Assignment - For each line below that holds the word "visual", make a copy.

Rendered page images
::::
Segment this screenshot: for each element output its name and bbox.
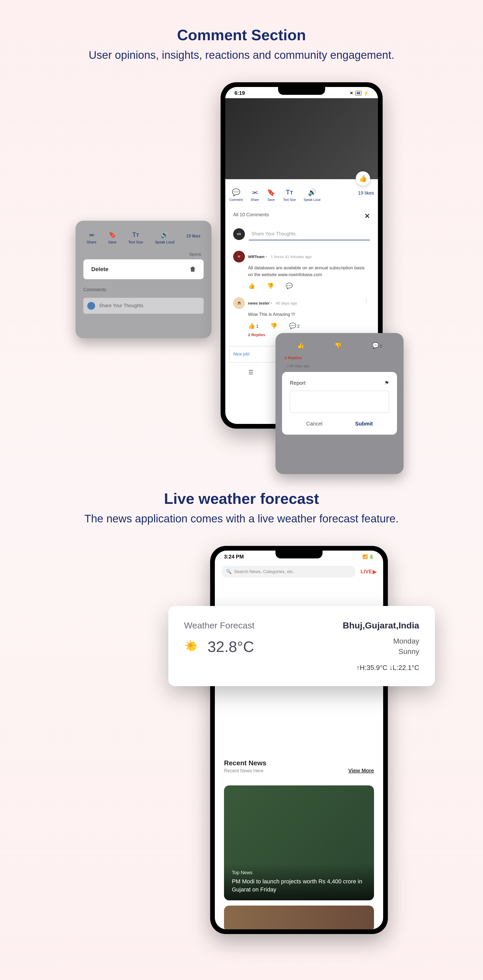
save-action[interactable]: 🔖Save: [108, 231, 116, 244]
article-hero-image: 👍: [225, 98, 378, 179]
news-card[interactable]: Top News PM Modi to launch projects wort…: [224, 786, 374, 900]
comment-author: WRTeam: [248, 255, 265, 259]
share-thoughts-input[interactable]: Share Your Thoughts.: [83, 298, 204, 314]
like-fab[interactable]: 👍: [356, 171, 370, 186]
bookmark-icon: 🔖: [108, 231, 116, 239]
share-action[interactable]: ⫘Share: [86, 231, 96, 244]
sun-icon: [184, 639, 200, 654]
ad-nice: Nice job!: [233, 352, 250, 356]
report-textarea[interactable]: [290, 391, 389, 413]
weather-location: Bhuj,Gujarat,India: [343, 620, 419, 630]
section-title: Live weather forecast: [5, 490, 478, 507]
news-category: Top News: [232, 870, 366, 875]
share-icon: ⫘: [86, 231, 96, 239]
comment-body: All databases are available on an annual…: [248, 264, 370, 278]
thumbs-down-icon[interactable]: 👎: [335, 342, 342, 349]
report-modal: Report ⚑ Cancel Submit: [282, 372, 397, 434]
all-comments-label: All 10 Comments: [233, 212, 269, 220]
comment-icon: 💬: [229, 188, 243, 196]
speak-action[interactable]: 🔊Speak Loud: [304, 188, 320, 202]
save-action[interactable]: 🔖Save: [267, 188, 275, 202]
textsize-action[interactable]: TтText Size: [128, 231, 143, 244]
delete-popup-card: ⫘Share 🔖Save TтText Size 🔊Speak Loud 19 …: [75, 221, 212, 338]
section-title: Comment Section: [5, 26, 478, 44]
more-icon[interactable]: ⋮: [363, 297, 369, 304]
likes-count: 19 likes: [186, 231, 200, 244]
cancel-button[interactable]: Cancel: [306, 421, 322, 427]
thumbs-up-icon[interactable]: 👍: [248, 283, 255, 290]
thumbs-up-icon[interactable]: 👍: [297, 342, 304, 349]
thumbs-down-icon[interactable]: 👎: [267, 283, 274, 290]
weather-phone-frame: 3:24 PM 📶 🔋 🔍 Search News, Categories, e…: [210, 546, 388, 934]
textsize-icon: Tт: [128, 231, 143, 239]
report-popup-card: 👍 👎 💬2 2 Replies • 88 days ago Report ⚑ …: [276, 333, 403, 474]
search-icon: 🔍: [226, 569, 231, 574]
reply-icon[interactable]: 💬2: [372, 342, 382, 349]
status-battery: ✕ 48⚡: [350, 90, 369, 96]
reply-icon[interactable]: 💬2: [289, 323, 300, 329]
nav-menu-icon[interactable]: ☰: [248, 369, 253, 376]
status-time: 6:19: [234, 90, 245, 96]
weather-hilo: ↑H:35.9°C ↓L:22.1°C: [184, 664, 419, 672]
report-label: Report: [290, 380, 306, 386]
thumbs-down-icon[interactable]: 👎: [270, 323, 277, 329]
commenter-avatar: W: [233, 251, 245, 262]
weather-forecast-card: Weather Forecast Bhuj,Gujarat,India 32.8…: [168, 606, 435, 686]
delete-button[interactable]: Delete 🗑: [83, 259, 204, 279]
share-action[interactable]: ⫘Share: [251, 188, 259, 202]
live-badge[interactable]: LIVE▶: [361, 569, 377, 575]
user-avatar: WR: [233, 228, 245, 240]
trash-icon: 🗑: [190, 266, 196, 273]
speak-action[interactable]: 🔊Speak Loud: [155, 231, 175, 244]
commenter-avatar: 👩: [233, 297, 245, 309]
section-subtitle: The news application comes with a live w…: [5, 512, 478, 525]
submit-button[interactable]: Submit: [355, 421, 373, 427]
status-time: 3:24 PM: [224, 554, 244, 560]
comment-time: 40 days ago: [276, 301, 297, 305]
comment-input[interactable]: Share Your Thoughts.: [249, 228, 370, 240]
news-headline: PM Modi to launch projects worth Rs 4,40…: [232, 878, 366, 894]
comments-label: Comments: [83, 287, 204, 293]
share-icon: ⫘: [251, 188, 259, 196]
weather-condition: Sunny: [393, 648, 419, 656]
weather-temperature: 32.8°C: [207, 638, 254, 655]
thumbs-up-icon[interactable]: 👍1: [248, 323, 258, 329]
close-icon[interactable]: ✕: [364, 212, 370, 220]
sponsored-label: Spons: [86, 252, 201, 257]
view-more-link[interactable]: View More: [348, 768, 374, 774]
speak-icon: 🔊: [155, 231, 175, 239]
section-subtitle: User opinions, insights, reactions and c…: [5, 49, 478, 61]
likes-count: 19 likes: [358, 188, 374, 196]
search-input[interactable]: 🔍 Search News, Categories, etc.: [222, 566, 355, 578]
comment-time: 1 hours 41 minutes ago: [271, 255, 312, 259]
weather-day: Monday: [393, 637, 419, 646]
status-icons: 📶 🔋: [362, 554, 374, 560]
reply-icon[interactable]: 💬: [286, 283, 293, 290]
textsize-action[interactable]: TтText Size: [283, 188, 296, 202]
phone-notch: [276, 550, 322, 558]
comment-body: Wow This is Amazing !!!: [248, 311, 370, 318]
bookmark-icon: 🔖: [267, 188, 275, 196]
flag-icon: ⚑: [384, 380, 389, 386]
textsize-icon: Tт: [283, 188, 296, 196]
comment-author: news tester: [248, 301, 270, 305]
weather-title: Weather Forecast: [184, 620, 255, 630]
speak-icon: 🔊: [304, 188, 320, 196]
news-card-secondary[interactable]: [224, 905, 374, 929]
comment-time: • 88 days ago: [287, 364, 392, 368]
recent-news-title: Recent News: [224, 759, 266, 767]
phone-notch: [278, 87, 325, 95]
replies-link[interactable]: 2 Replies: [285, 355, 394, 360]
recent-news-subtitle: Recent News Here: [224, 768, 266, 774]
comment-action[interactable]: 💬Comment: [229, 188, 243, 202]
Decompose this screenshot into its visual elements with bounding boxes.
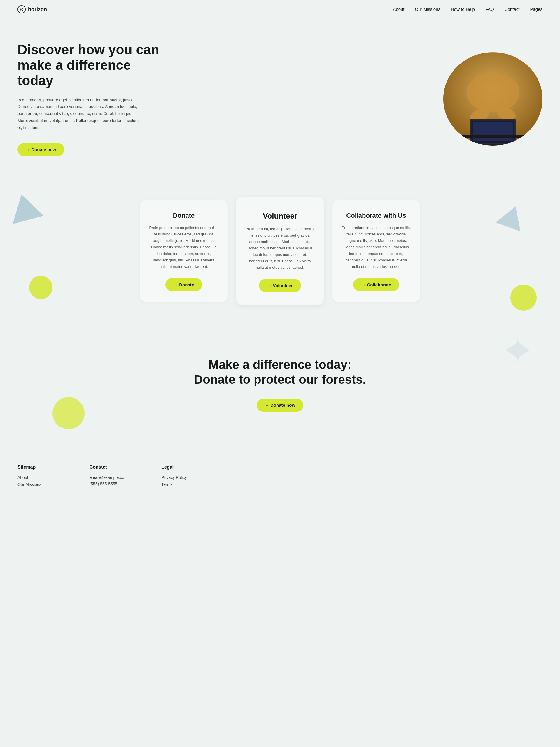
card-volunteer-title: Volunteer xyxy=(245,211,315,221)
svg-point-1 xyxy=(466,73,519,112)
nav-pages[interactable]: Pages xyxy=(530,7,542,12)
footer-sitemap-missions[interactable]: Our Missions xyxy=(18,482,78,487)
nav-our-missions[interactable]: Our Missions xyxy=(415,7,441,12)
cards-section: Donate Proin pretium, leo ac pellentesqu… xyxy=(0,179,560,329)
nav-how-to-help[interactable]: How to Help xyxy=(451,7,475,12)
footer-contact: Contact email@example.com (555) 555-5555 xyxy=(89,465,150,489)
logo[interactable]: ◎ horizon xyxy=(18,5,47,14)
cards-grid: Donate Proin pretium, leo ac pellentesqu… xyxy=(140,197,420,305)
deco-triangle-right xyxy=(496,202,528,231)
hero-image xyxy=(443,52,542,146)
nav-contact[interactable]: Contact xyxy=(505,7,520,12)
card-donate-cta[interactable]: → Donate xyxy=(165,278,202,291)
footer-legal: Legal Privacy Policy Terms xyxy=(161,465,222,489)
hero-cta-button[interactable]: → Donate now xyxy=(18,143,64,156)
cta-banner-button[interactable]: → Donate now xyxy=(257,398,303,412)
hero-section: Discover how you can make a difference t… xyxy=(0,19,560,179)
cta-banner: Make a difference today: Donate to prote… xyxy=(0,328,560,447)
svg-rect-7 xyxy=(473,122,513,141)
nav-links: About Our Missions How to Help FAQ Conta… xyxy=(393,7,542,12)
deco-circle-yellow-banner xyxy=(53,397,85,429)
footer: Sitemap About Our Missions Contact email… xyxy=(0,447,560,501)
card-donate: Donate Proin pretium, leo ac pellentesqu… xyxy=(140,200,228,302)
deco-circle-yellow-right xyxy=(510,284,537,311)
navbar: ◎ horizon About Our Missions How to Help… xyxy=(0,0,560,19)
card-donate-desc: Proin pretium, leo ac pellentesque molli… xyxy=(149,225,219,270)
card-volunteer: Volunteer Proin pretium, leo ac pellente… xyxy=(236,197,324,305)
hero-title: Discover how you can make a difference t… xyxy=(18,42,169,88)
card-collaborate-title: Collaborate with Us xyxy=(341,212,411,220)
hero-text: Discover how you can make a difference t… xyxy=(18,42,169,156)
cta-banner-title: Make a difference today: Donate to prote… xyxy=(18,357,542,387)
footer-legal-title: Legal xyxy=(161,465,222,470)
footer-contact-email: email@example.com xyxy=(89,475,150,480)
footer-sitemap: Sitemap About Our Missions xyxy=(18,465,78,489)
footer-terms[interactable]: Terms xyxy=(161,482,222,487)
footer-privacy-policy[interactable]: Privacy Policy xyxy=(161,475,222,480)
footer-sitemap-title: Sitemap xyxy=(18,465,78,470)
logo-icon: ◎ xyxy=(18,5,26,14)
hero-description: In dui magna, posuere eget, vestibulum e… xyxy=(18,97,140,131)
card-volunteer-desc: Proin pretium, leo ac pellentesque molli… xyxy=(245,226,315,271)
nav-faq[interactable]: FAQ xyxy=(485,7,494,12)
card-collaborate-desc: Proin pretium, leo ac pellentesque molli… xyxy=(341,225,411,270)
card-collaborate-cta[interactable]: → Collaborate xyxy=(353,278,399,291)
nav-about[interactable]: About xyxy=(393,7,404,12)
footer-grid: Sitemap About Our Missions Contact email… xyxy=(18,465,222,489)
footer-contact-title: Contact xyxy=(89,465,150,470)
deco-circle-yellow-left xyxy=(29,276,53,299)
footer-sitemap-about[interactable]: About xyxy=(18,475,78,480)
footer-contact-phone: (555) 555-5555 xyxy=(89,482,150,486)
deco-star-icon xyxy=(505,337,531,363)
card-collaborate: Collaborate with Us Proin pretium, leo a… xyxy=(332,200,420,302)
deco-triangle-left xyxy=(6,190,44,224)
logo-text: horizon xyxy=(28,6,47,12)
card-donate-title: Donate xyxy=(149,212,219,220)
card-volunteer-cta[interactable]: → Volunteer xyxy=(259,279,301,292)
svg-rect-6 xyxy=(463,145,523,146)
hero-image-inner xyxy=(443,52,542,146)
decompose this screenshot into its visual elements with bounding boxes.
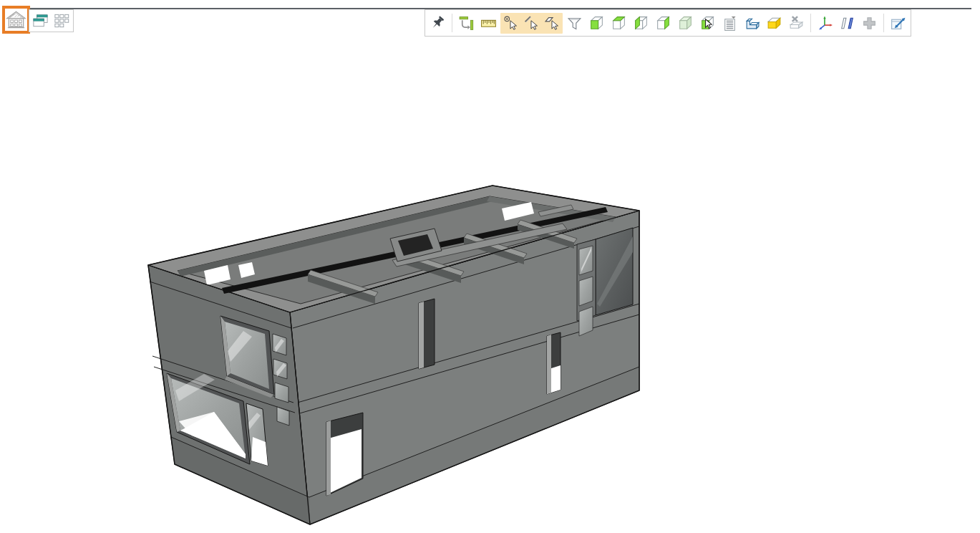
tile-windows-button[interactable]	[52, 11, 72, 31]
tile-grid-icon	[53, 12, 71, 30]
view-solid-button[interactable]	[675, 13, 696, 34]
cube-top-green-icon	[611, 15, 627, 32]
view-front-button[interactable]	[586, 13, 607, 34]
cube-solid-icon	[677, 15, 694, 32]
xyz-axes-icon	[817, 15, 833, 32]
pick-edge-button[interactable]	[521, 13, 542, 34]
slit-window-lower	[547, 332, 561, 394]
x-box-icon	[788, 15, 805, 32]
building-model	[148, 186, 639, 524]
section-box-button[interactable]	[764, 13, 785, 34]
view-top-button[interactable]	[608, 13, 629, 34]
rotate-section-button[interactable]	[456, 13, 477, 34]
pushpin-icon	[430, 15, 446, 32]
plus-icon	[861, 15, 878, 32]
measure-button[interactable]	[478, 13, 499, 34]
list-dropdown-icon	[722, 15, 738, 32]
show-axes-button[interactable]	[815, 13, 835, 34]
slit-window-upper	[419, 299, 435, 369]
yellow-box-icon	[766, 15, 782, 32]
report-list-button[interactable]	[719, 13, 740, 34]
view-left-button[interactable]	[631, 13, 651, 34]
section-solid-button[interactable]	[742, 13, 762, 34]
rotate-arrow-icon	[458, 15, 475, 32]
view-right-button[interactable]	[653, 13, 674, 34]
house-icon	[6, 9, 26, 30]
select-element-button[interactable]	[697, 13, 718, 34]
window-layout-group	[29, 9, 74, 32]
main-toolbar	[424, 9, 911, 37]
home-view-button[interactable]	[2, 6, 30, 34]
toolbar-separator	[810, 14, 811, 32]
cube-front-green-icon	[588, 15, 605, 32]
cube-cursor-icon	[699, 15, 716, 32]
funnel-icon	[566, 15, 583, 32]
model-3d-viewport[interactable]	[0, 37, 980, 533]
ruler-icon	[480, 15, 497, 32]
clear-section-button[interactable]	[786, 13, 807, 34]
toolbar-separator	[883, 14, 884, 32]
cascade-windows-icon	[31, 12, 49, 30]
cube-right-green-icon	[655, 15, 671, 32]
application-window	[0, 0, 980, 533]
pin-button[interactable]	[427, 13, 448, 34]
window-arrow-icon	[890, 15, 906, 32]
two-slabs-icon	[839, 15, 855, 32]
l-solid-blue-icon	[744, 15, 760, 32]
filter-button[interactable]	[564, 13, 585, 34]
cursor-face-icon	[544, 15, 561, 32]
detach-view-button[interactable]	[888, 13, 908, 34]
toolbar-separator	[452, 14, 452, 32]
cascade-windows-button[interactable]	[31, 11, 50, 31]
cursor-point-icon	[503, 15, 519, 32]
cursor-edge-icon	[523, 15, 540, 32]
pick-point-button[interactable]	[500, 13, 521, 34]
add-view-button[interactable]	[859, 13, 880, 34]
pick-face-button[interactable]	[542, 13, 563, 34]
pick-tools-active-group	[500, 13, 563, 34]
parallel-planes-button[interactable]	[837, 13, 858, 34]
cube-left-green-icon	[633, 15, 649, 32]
::::
Task solution -
Decompose this screenshot into its visual elements with bounding boxes.
decompose this screenshot into its visual elements with bounding boxes.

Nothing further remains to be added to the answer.